#### ACTIVITY
Images should be omitted while the rest of the data is duplicated exactly.

--- START ---

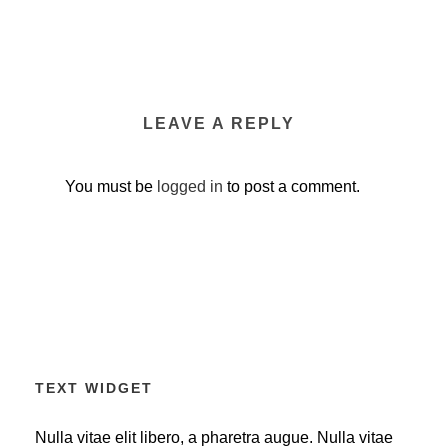
LEAVE A REPLY
You must be
logged in
to post a comment.
TEXT WIDGET
Nulla vitae elit libero, a pharetra augue. Nulla vitae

--- END ---

#### OUTPUT FOR THIS EXERCISE
LEAVE A REPLY
You must be
logged in
to post a comment.
TEXT WIDGET
Nulla vitae elit libero, a pharetra augue. Nulla vitae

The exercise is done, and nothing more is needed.